* TASK STATEMENT *
Retype, word for word, each line between the lines holding "de vopsit se" and "e Drittinhalte auch", inclusive, and leave the rest of the data alone.

* Excerpts from a dataset *
◆ ◆ ◆
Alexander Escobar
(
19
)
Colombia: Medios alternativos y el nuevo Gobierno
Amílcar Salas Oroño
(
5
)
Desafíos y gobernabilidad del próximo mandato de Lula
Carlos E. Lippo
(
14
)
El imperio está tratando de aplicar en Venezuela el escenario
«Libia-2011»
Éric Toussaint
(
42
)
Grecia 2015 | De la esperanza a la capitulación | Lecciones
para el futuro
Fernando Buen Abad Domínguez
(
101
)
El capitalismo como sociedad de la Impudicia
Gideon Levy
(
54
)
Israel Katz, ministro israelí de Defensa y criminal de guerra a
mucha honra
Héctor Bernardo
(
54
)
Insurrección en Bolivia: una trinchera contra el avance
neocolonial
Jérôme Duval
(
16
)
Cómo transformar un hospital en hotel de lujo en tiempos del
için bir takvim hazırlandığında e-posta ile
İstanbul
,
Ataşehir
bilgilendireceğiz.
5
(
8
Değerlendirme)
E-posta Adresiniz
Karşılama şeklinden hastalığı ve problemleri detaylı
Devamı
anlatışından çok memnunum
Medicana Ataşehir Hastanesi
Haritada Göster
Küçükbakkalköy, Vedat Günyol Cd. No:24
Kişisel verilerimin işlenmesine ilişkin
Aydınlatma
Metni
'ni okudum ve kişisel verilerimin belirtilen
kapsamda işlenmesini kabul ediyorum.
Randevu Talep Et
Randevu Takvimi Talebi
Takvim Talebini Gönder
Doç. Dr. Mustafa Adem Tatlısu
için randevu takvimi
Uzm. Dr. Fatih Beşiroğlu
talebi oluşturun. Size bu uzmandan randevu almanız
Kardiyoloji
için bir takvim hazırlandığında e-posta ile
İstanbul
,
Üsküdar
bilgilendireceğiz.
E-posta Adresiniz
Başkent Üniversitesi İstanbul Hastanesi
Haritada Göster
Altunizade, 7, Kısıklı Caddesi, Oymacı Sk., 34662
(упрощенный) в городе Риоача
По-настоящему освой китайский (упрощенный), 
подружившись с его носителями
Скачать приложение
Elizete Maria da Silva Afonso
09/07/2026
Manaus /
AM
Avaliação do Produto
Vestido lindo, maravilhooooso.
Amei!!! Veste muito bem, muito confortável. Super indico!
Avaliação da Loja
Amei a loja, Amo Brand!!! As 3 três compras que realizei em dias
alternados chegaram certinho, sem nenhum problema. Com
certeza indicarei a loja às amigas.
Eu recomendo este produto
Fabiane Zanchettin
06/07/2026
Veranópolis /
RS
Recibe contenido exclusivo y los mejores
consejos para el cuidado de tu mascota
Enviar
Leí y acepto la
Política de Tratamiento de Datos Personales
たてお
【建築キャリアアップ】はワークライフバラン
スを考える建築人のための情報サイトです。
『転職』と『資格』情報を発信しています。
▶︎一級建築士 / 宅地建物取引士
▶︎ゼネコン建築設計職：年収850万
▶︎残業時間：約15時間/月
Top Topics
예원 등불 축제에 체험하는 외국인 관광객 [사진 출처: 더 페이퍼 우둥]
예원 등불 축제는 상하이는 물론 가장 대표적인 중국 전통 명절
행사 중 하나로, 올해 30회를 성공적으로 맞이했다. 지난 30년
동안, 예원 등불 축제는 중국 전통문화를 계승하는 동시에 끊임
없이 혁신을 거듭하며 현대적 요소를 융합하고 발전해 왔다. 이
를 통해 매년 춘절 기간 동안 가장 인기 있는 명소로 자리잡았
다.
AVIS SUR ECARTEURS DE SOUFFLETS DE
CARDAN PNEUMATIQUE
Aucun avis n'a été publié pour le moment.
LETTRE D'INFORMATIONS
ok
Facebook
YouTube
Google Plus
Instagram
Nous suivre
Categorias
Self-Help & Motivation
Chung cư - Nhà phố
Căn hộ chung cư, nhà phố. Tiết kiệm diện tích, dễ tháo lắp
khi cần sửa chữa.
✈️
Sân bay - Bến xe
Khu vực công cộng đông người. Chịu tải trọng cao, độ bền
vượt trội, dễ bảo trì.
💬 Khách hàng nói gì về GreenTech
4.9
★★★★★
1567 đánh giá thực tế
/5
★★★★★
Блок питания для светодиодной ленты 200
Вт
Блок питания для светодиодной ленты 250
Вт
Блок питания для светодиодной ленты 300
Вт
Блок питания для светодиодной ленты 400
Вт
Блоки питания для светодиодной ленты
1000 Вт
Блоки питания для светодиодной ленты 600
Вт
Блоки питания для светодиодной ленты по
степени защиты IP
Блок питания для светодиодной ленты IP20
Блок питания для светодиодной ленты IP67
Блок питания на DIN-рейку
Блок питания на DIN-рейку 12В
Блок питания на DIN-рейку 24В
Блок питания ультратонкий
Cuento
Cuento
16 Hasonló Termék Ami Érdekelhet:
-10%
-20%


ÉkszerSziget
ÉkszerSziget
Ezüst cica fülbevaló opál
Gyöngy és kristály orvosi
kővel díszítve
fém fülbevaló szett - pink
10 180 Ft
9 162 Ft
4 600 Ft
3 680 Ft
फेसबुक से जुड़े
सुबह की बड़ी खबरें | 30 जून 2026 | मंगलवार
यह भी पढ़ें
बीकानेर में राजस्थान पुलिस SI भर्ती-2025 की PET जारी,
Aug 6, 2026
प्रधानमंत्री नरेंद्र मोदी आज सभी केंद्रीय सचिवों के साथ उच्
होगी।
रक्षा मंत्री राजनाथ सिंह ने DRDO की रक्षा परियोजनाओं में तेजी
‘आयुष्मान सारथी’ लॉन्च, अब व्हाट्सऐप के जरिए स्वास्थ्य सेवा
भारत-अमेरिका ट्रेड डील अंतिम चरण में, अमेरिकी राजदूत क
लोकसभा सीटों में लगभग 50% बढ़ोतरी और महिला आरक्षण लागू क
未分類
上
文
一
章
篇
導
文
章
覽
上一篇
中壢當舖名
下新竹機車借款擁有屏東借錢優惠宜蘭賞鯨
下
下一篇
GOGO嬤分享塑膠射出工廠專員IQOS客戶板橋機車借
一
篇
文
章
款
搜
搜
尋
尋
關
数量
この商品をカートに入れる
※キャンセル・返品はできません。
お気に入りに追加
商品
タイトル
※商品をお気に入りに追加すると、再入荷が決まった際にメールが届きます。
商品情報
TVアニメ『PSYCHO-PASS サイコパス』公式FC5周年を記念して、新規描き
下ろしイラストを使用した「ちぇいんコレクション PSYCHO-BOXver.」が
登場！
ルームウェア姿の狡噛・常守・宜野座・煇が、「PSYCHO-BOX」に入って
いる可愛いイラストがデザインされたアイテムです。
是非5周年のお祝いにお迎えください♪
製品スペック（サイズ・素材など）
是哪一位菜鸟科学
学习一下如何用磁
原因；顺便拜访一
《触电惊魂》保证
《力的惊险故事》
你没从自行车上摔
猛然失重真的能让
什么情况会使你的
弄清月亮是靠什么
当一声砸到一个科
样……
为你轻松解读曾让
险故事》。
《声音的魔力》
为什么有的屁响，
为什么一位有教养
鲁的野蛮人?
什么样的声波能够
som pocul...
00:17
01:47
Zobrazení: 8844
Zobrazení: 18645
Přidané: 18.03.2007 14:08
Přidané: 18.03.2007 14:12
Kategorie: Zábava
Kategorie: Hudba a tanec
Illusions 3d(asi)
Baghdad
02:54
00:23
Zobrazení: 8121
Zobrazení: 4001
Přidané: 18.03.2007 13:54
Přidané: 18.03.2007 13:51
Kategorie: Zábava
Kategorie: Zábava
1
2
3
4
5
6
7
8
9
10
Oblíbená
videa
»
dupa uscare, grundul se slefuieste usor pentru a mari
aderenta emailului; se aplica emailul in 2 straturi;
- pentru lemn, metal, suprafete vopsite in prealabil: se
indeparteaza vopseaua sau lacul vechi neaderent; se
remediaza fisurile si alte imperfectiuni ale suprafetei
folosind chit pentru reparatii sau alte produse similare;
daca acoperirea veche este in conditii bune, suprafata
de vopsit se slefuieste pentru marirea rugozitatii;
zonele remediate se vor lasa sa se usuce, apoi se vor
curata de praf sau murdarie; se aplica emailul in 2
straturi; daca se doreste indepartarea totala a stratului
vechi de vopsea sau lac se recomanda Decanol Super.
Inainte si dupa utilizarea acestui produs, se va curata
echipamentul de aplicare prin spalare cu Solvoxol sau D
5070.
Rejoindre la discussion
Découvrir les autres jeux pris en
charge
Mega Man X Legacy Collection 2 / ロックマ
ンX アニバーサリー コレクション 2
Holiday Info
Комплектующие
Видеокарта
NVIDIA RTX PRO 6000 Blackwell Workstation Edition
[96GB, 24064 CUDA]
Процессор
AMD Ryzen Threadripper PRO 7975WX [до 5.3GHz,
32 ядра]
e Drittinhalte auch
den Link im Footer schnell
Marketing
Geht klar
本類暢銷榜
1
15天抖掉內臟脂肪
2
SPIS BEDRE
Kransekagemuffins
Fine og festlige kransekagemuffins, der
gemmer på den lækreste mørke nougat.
◆ ◆ ◆
* ANSWER BOX *
de vopsit se slefuieste pentru marirea rugozitatii;
zonele remediate se vor lasa sa se usuce, apoi se vor
curata de praf sau murdarie; se aplica emailul in 2
straturi; daca se doreste indepartarea totala a stratului
vechi de vopsea sau lac se recomanda Decanol Super.
Inainte si dupa utilizarea acestui produs, se va curata
echipamentul de aplicare prin spalare cu Solvoxol sau D
5070.
Rejoindre la discussion
Découvrir les autres jeux pris en
charge
Mega Man X Legacy Collection 2 / ロックマ
ンX アニバーサリー コレクション 2
Holiday Info
Комплектующие
Видеокарта
NVIDIA RTX PRO 6000 Blackwell Workstation Edition
[96GB, 24064 CUDA]
Процессор
AMD Ryzen Threadripper PRO 7975WX [до 5.3GHz,
32 ядра]
e Drittinhalte auch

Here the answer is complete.